### DIRECTIONS
The answer must be every line of the records in which the string "insertion" appears.

Transcribed page contents:
= = = =

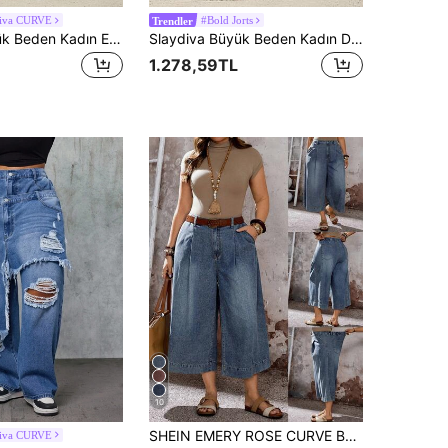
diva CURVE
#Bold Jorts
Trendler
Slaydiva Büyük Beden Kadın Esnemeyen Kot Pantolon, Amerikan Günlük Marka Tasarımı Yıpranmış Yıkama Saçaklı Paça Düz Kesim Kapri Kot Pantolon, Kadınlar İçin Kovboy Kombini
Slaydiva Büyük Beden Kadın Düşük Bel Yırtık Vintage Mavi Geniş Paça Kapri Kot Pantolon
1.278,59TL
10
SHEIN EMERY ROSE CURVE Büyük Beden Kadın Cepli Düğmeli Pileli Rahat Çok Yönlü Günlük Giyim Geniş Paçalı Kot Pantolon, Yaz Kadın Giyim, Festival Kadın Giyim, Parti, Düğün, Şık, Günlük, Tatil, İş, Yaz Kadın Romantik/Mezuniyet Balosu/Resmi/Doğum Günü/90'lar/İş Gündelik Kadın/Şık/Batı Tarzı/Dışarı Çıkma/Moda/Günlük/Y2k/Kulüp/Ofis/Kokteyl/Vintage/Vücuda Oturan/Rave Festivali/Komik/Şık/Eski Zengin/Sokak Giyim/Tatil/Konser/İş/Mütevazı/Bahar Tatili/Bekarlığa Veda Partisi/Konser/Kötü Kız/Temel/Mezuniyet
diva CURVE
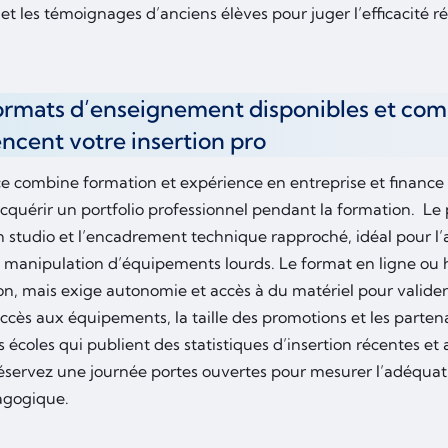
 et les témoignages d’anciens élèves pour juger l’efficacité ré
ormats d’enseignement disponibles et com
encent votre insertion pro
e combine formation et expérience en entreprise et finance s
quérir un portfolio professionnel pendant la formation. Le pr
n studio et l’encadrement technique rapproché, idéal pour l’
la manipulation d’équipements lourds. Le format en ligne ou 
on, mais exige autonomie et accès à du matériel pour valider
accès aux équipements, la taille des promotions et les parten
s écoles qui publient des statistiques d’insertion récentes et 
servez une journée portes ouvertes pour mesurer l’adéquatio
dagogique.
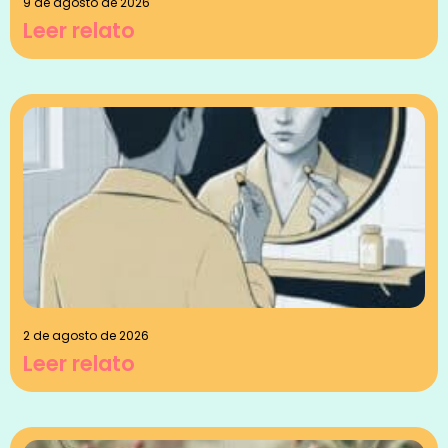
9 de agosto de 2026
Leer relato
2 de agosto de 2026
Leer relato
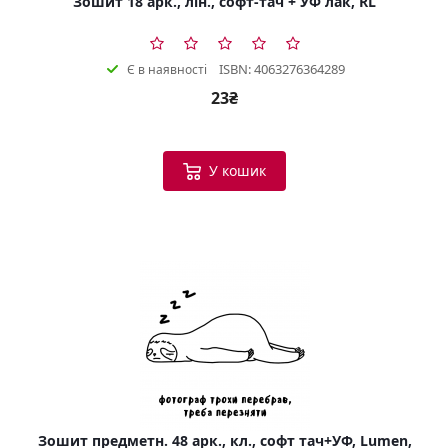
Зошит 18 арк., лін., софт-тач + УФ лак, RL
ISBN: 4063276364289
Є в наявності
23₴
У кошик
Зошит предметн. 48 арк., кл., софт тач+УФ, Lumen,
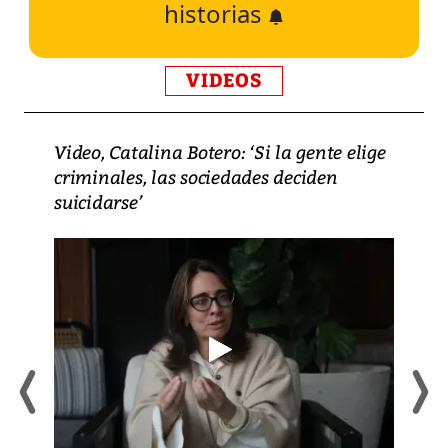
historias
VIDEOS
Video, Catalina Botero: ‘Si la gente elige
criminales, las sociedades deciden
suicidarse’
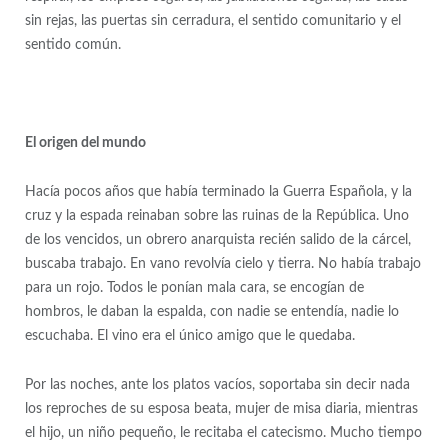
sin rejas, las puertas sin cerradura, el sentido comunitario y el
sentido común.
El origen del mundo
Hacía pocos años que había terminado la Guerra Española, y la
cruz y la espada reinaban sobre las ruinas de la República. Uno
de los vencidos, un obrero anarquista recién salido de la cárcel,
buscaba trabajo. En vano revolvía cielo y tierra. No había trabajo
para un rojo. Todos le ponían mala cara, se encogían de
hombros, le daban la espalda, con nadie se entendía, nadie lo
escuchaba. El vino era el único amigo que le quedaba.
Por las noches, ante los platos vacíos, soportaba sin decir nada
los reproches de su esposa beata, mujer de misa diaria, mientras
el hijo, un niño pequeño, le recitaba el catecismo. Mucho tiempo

= = = =

### PROBLEM SOLUTION
encent votre insertion pro
s écoles qui publient des statistiques d’insertion récentes et 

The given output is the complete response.